Posted by: Ryan Schaaf

iCivics Teacher Council Member Joe Schmidt interviewed Dan Norton a founding partner and CCO at Filament Games who specializes in crafting educational game design documents and storyboards that originate from learning objectives. Here is their conversation on game based learning:

How did you get involved in creating games used for game based learning?

About nine years ago, I worked as an interactive designer at an online resource center in Madison that eventually partnered with the UW-Madison organization GLS (then called GAPPS).  That group was studying the effects of games and education and we got to work with them to get involved in game based learning. Combining what I had learned and my lifelong interest in games it was a natural fit.

Three of us saw an opportunity to make games that embodied the contemporary research about good games and learning, so we started Filament Games, and here we are today!

What does gamification in teaching mean to you?

I think as a term, it doesn’t just mean a development of reward system to what you are already doing.  I don’t believe that this [misconception] works and research tells us that just adding incentives doesn’t work.  If you are going to use games in the classroom, then you have to think about what you are adding as intrinsic rewards.  You have to develop ways of expressing learning objectives that have intrinsic values to them.  You can’t just add a reward to a boring lesson plan and expect it to work.  For example, with an egg drop activity, there are Newton’s laws and engineering  practices embedded in that activity, but there is a context with those objectives that allows students to be engaged and creative in the learning.  When you look deep enough into almost any lesson, you should be able to find the intrinsic motiving ideas for that lesson, that [motivator] can be tied to a gamified lesson plan.

What do you think are the benefits of using games to help students learn?

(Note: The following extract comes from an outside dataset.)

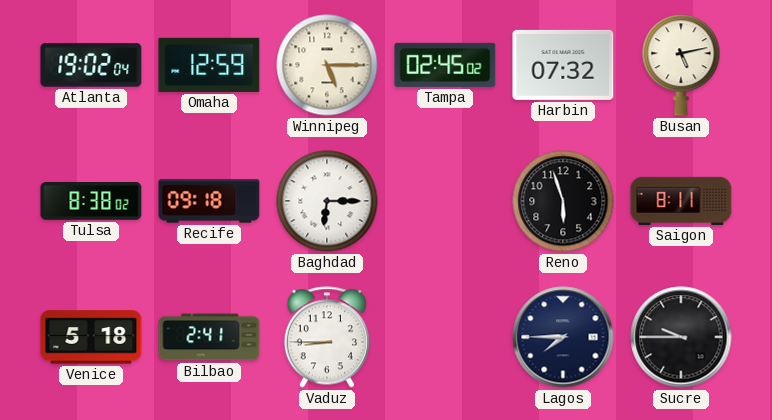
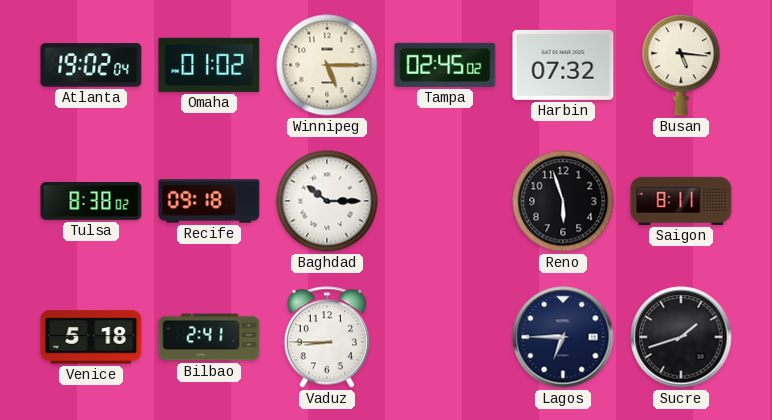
Omaha: 12:59 -> 01:02
Busan: 5:13 -> 5:16
Baghdad: 6:15 -> 10:15
Lagos: 7:45 -> 6:45
Sucre: 9:45 -> 1:42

There are a bunch of them.  Games do a great job of helping more of the underserved students.  It is a different way to address literacy and hit different learning objectives. Filament looks to use games to help express: Identities– asking you to take on a role inside the game, allows different perspectives;Verbs– working towards a completion of a task; and System Thinking Rules and Principles– having to working within a set of rules.  These are all different ways that teachers are already looking to engage students.

How do you see game based learning evolving in the coming years?

I think what game based learning is good at is providing authentic assessments.  Games are the perfect way to assess learning objectives compared to taking a test.  In the future as we work towards more complicated assessment, I think that games will continue to evolve as the exemplar model of assessments that should be used.

What is your best example of how game based learning affected an individual/group/class?

Just about in every user test we do, there are always a couple students with a learning disorder or that traditionally underperform in the classroom and we see that they pull out all of the stops to play the game.  To try to pick just one is hard, because just about every time we have tested games, the students that seem to shine cover such a wide variety of student types.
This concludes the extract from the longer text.